DO we assume last week's analyst of income tax is being anonymous because they have dodged their rates/ council tax; do not pay excise on petrol, alcohol and tobacco and evades NICs (It won't be worth saving, Opinion, October 4)?

Taxes are more than income tax and they are the price of government enforcing security ­— of all sorts ­— so guaranteeing property rights that not only Tories are tight about.

Otherwise, like the Pastons buying crossbows in the Wars of the Roses, we would all have to defend ourselves directly and you can see what gun-happy chaos is like in any news clip from the Arab world.

There was a gloriously odd assertion that without savings, tax revenue falls. How? Why? Except for tax on dividends.

All the above taxes are not levied on savings, but current income or expenditure.

When Atlee's government nationalised swathes of utilities, health and transport it paid with scrip, otherwise interest paying government bonds ­— gilts or "consols" ­— so extending the repayment period.

Much of the railways and mines sector were not paying dividends so nationalisation was an income.

If rail and utilities now pay dividends, it is largely out of the money paid in subsidies to contractors and as such near the knuckle of the fraud of paying interest out of capital.
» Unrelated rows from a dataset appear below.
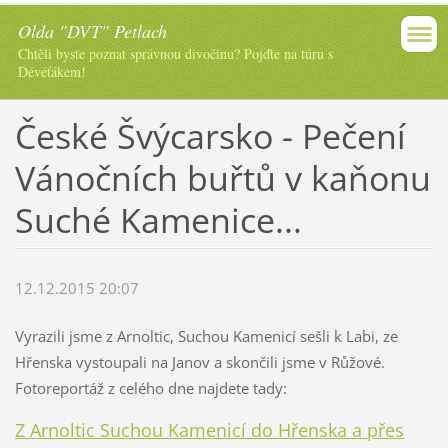
Olda "DVT" Petlach
Chtěli byste poznat správnou divočinu? Pojďte na túru s
Dévéťákem!
České Švýcarsko - Pečení
Vánočních buřtů v kaňonu
Suché Kamenice...
12.12.2015 20:07
Vyrazili jsme z Arnoltic, Suchou Kamenicí sešli k Labi, ze
Hřenska vystoupali na Janov a skončili jsme v Růžové.
Fotoreportáž z celého dne najdete tady:
Z Arnoltic Suchou Kamenicí do Hřenska a přes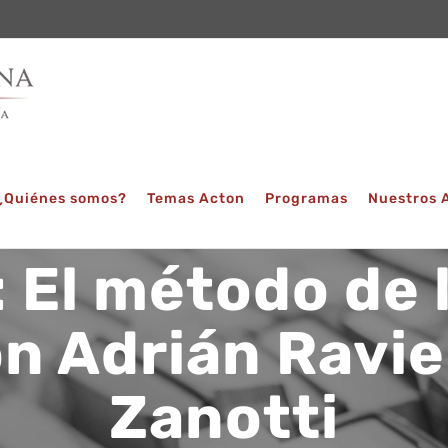
¿Quiénes somos?
Temas Acton
Programas
Nuestros 
: El método de
on Adrián Ravie
Zanotti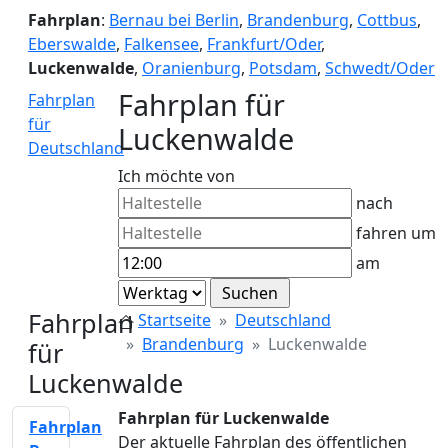
Fahrplan
:
Bernau bei Berlin
,
Brandenburg
,
Cottbus
,
Eberswalde
,
Falkensee
,
Frankfurt/Oder
,
Luckenwalde
,
Oranienburg
,
Potsdam
,
Schwedt/Oder
Fahrplan für
Fahrplan
für
Luckenwalde
Deutschland
Ich möchte von
nach
fahren um
am
Fahrplan
Startseite
Deutschland
Brandenburg
Luckenwalde
für
Luckenwalde
Fahrplan für Luckenwalde
Fahrplan
Der aktuelle Fahrplan des öffentlichen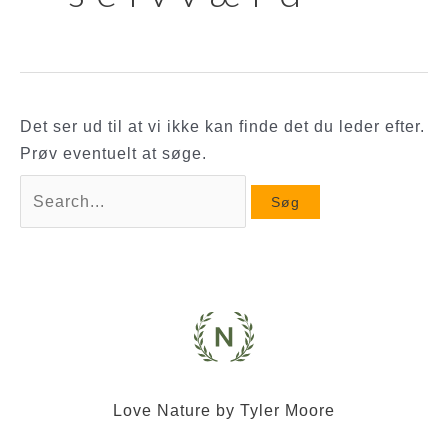
Det ser ud til at vi ikke kan finde det du leder efter.
Prøv eventuelt at søge.
Søg
efter:
Love Nature by Tyler Moore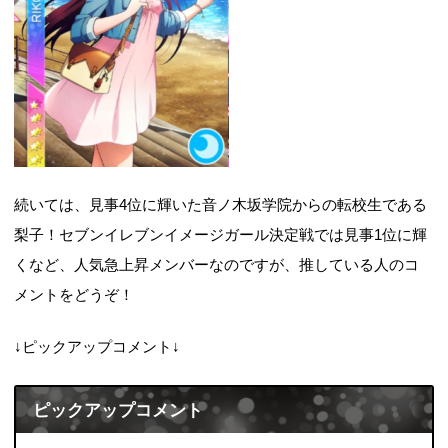
続いては、見事4位に輝いた音ノ木坂学院からの転校生である
梨子！セブンイレブンイメージガール決定戦では見事1位に輝
くなど、人気急上昇メンバーなのですが、推している人のコ
メントをどうぞ！
↓ピックアップコメント↓
ピックアップコメント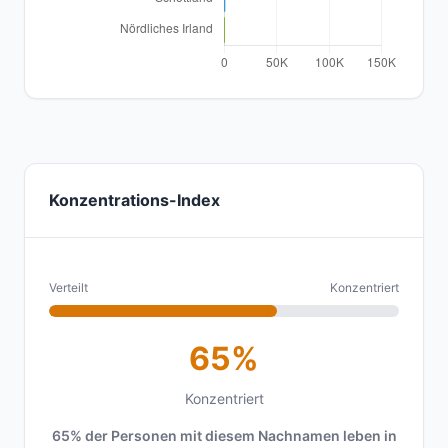
Konzentrations-Index
Verteilt
Konzentriert
65%
Konzentriert
65% der Personen mit diesem Nachnamen leben in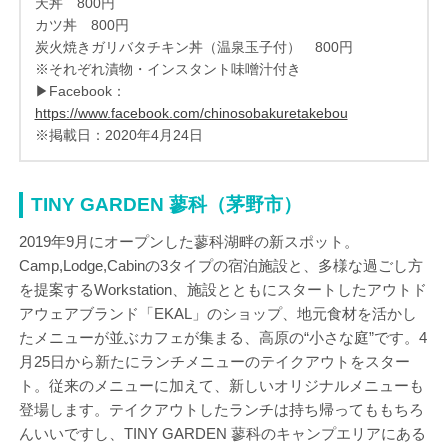
天丼 800円
カツ丼 800円
炭火焼きガリバタチキン丼（温泉玉子付） 800円
※それぞれ漬物・インスタント味噌汁付き
▶Facebook：
https://www.facebook.com/chinosobakuretakebou
※掲載日：2020年4月24日
TINY GARDEN 蓼科（茅野市）
2019年9月にオープンした蓼科湖畔の新スポット。
Camp,Lodge,Cabinの3タイプの宿泊施設と、多様な過ごし方
を提案するWorkstation、施設とともにスタートしたアウトド
アウェアブランド「EKAL」のショップ、地元食材を活かし
たメニューが並ぶカフェが集まる、高原の“小さな庭”です。4
月25日から新たにランチメニューのテイクアウトをスター
ト。従来のメニューに加えて、新しいオリジナルメニューも
登場します。テイクアウトしたランチは持ち帰ってももちろ
んいいですし、TINY GARDEN 蓼科のキャンプエリアにある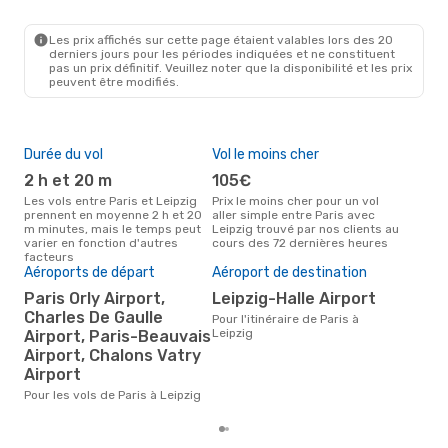
PAR
- LEJ
Lufthansa
1 Escale
LEJ
- PAR
Les prix affichés sur cette page étaient valables lors des 20
derniers jours pour les périodes indiquées et ne constituent
pas un prix définitif. Veuillez noter que la disponibilité et les prix
peuvent être modifiés.
Durée du vol
Vol le moins cher
Hau
2 h et 20 m
105€
av
Les vols entre Paris et Leipzig
Prix le moins cher pour un vol
Selon les données de recherche,
prennent en moyenne 2 h et 20
aller simple entre Paris avec
avri
m minutes, mais le temps peut
Leipzig trouvé par nos clients au
cha
varier en fonction d'autres
cours des 72 dernières heures
Leip
facteurs
Mei
Aéroports de départ
Aéroport de destination
rés
Paris Orly Airport,
Leipzig-Halle Airport
d
Charles De Gaulle
Pour l'itinéraire de Paris à
Selon des données réelles, mars
Leipzig
Airport, Paris-Beauvais
est 
Airport, Chalons Vatry
pour
Airport
dest
de P
Pour les vols de Paris à Leipzig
Anyone proposing putting the NHS out to "health providers" should be cross examined as arms firms directors who are retired generals or politicians in their time responsible for the contracts.
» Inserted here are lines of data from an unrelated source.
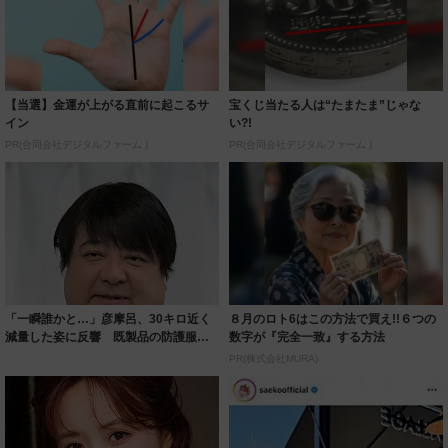
【当選】金運が上がる直前に起こるサ
宝くじ当たる人は“たまたま”じゃな
イン
い?!
PR(合同会社デジタルファーム )
PR(合同会社デジタルファーム )
「一瞬誰かと…」彦摩呂、30キロ近く
８月のロト6はこの方法で買え!!６つの
減量した姿に反響 既製品の防護服が
数字が『完全一致』する方法
着られると...
PR(株式会社MURA)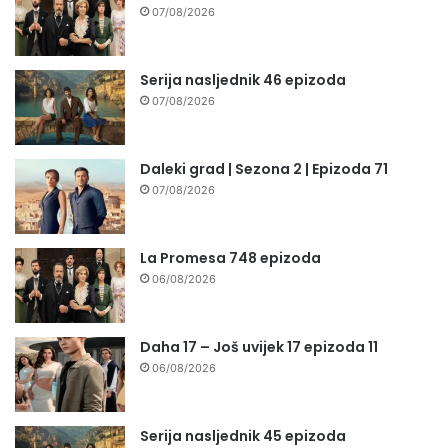
07/08/2026
Serija nasljednik 46 epizoda
07/08/2026
Daleki grad | Sezona 2 | Epizoda 71
07/08/2026
La Promesa 748 epizoda
06/08/2026
Daha 17 – Još uvijek 17 epizoda 11
06/08/2026
Serija nasljednik 45 epizoda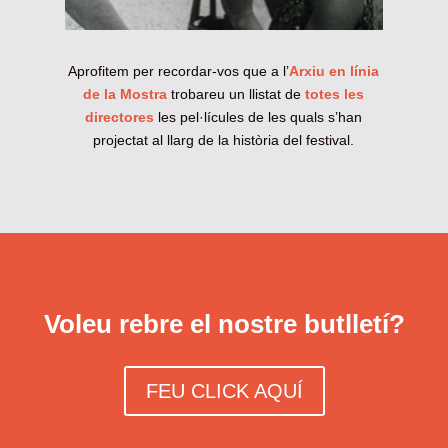
Aprofitem per recordar-vos que a l’
Arxiu en línia
de la Mostra
trobareu un llistat de
totes les
directores
les pel·lícules de les quals s’han
projectat al llarg de la història del festival.
Voleu rebre el nostre butlletí?
FEU CLICK AQUÍ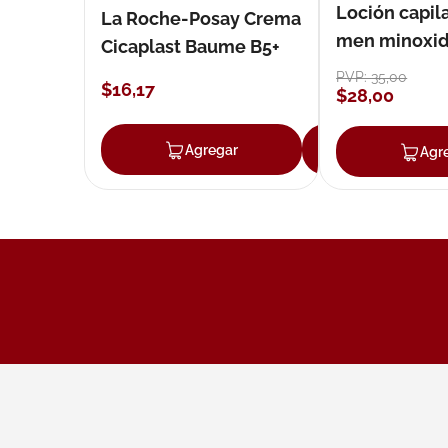
Loción capila
La Roche-Posay Crema
men minoxidil
Cicaplast Baume B5+
loción 59 ml
PVP:
35
,
00
$
16
,
17
$
28
,
00
Agregar
Agregar
Agr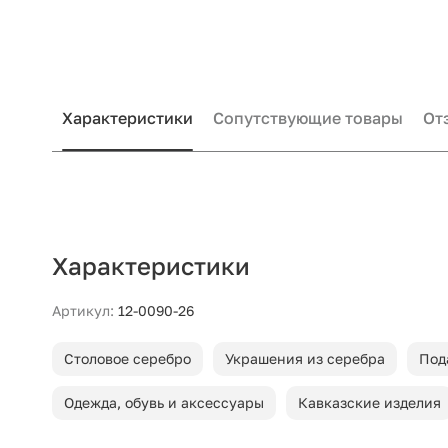
Характеристики
Сопутствующие товары
От
Характеристики
Артикул:
12-0090-26
Столовое серебро
Украшения из серебра
Под
Одежда, обувь и аксессуары
Кавказские изделия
Remember the USAF C5 Galaxy replacement wings or the French Chauchat LMG of the First World War or the DMS cheapskate boots in the Falklands?
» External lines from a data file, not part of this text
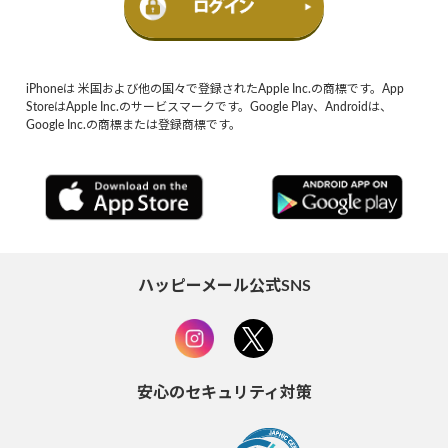
iPhoneは 米国および他の国々で登録されたApple Inc.の商標です。App
StoreはApple Inc.のサービスマークです。Google Play、Androidは、
Google Inc.の商標または登録商標です。
ハッピーメール公式SNS
安心のセキュリティ対策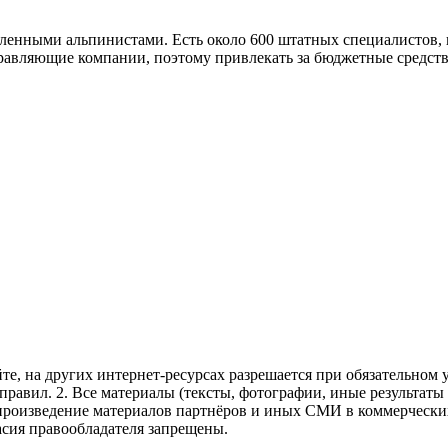
ленными альпинистами. Есть около 600 штатных специалистов, 
равляющие компании, поэтому привлекать за бюджетные средств
те, на других интернет-ресурсах разрешается при обязательном
правил.
2. Все материалы (тексты, фотографии, иные результаты
произведение материалов партнёров и иных СМИ в коммерческих
асия правообладателя запрещены.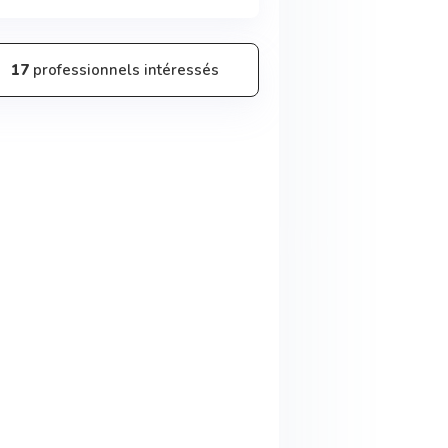
17
professionnels intéressés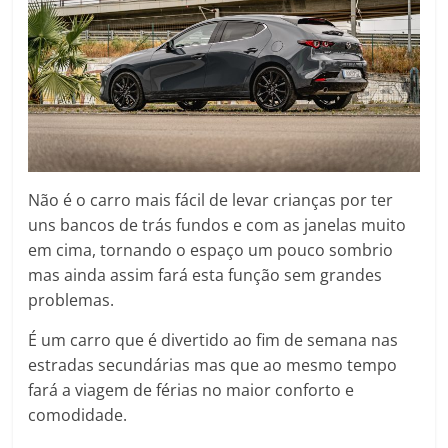
Não é o carro mais fácil de levar crianças por ter
uns bancos de trás fundos e com as janelas muito
em cima, tornando o espaço um pouco sombrio
mas ainda assim fará esta função sem grandes
problemas.
É um carro que é divertido ao fim de semana nas
estradas secundárias mas que ao mesmo tempo
fará a viagem de férias no maior conforto e
comodidade.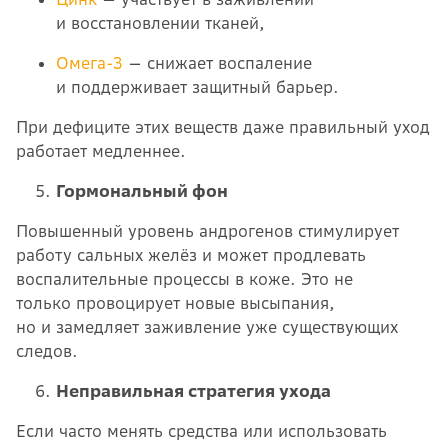
и восстановлении тканей,
Омега-3
— снижает воспаление
и поддерживает защитный барьер.
При дефиците этих веществ даже правильный уход
работает медленнее.
Гормональный фон
Повышенный уровень андрогенов стимулирует
работу сальных желёз и может продлевать
воспалительные процессы в коже. Это не
только провоцирует новые высыпания,
но и замедляет заживление уже существующих
следов.
Неправильная стратегия ухода
Если часто менять средства или использовать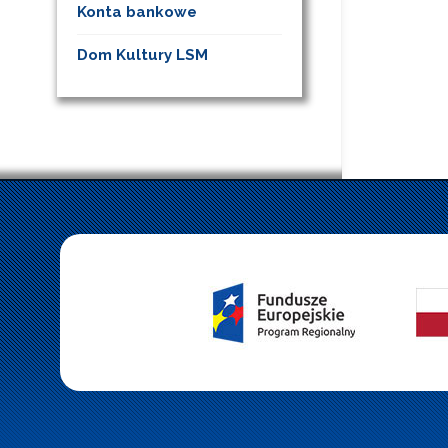
Konta bankowe
Dom Kultury LSM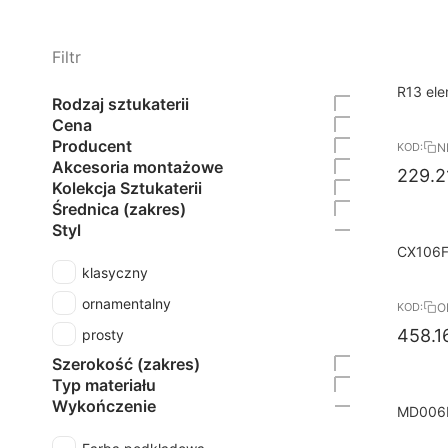
Filtr
8%
Darmo
R13 ele
Rodzaj sztukaterii
RABAT
cm Ars
Cena
Producent
N
KOD:
Akcesoria montażowe
229.2
Kolekcja Sztukaterii
Średnica (zakres)
Styl
8%
Darmo
CX106F 
RABAT
11,7 x
klasyczny
ornamentalny
O
KOD:
458.1
prosty
Szerokość (zakres)
Typ materiału
Wykończenie
8%
Darmo
MD006P
RABAT
maskują
cm MA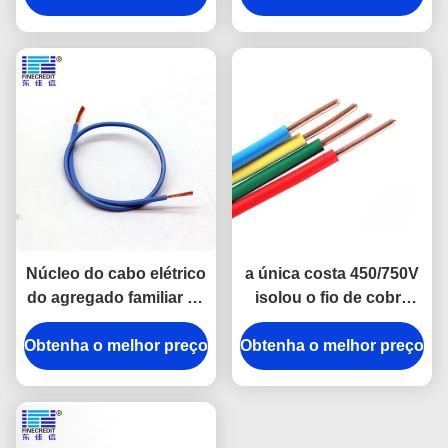
Núcleo do cabo elétrico
a única costa 450/750V
do agregado familiar de
isolou o fio de cobre
H05V-R H07V-R 0.5mm2
H07V K CCC alistado
Obtenha o melhor preço
único para a
Obtenha o melhor preço
construção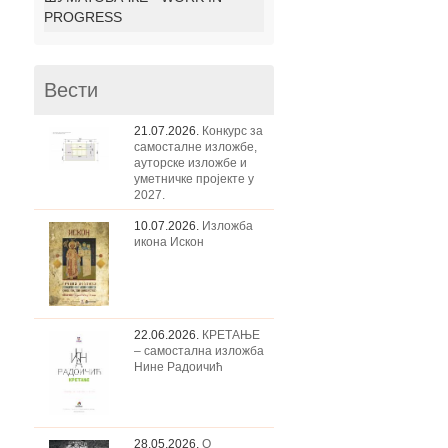
PROGRESS
Вести
21.07.2026.
Конкурс за
самосталне изложбе,
ауторске изложбе и
уметничке пројекте у
2027.
10.07.2026.
Изложба
икона Искон
22.06.2026.
КРЕТАЊЕ
– самостална изложба
Нине Радоичић
28.05.2026.
О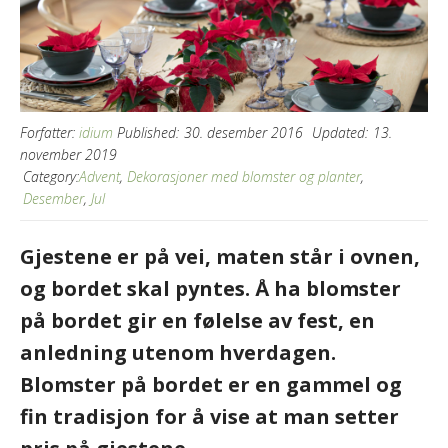
Forfatter:
idium
Published:
30. desember 2016
Updated:
13.
november 2019
Category:
Advent
,
Dekorasjoner med blomster og planter
,
Desember
,
Jul
Gjestene er på vei, maten står i ovnen,
og bordet skal pyntes. Å ha blomster
på bordet gir en følelse av fest, en
anledning utenom hverdagen.
Blomster på bordet er en gammel og
fin tradisjon for å vise at man setter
Reagan PR that lowering the rate increases the yield overflows with devils in detail. The Reagan income tax reform paid for rate reduction by scrapping lots of "allowances". In UK reduction of the rate from 30 per cent plus to 20 per cent actual was partly paid for by scrapping child and marriage allowances and mortgage interest relief.

These effectively spend tax by exempting payment, on those who already have money by the fact of being in the tax bracket. It does nothing for the poorest who need child and housing benefit and free school meals.

When Atlee, Wilson and Blair's governments transferred 1 per cent of GDP from the top 10th to the bottom 10th it multiplied the economy at the bottom of the pyramid ­— and in UK, not on foreign holidays, so actually paid by tax yields on increased turnover.

First lesson in GCSE economics: draw a diagram of the circulation of money.

Admittedly, keeping a tax rate modest torpedoes the expense of avoidance and yield erosion. So why the objection to 1/4 per cent Tobin tax on each stock exchange transaction ­— less than the old 2d stamp on cheques and receipts; or cutting the expensive bureaucratic costs about what is profit by scrapping corporation tax and VAT for a straight 2 per cent on turnover in the UK ­— or any other state so clipping the transnationals' fiddling evasions by internal prices and losses?

Finally, if the Brown and Darling Labour Government put up the national debt, it was to save the banks from collapse which would have been a lot worse than 1929.

The last Darling budgets cut the resulting £158 billion deficit at £22 billion a year.

Osborne and Co barely pegged the deficit­— and doubled the debt (and interest) with nothing to show except resentments at austerity taking demand and so production out of the economy besides cutting service.